On this date in 1894, bomb-throwing anarchist — literally — Auguste Vaillant was beheaded in France.
The preceding December, the young Vaillant (French Wikipedia link) went from impoverished obscurity to national bogeyman by hurling a bomb into the Chamber of Deputies — reprisal for the 1892 execution of the anarchist Ravachol.
This bomb’s symbolic effect greatly exceeded its injury to life and limb: Vaillant said he had not been intending to kill, and in fact he did not. (Vaillant himself was among the wounded. His nose was blown off.)
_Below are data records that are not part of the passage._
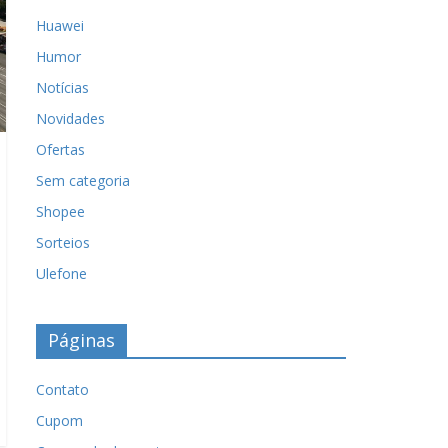
Huawei
Humor
Notícias
Novidades
Ofertas
Sem categoria
Shopee
Sorteios
Ulefone
Páginas
Contato
Cupom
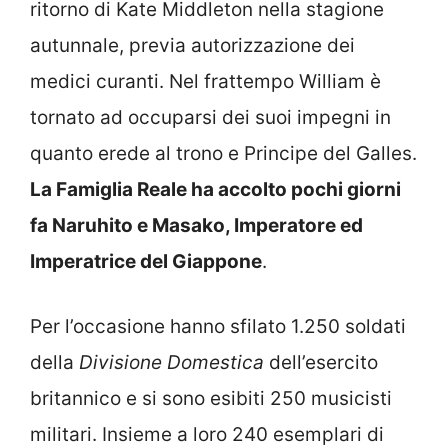
ritorno di Kate Middleton nella stagione
autunnale, previa autorizzazione dei
medici curanti. Nel frattempo William è
tornato ad occuparsi dei suoi impegni in
quanto erede al trono e Principe del Galles.
La Famiglia Reale ha accolto pochi giorni
fa Naruhito e Masako, Imperatore ed
Imperatrice del Giappone
.
Per l’occasione hanno sfilato 1.250 soldati
della
Divisione Domestica
dell’esercito
britannico e si sono esibiti 250 musicisti
militari. Insieme a loro 240 esemplari di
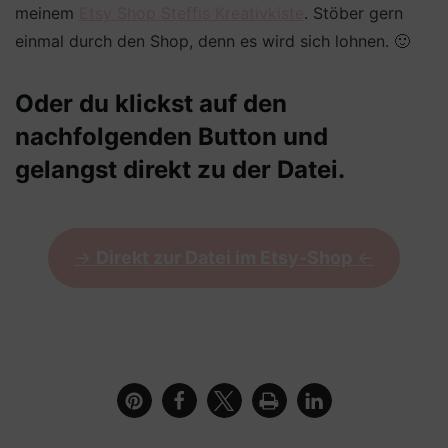
meinem
Etsy Shop Steffis Kreativkiste
. Stöber gern
einmal durch den Shop, denn es wird sich lohnen. 🙂
Oder du klickst auf den
nachfolgenden Button und
gelangst direkt zu der Datei.
->
Direkt zur Datei im Etsy-Shop
<-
But his political affiliations brought a suppression of anarchists and their press, and, of course, this day’s operation of the guillotine.*
“Mort à la société bourgeoise! Vive l’anarchie!”
Vaillant’s dying sentiment was taken up by Emile Henry, who bombed a Paris cafe the next week, and Sante Geronimo Caserio, an Italian immigrant who assassinated French President Marie Francois Sadi Carnot four months later.
* “Between the time of Vaillant’s arrival at the guillotine and the closing of the baskets containing his remains,” says the New York Times’ account, “scarcely more than twenty seconds elapsed.”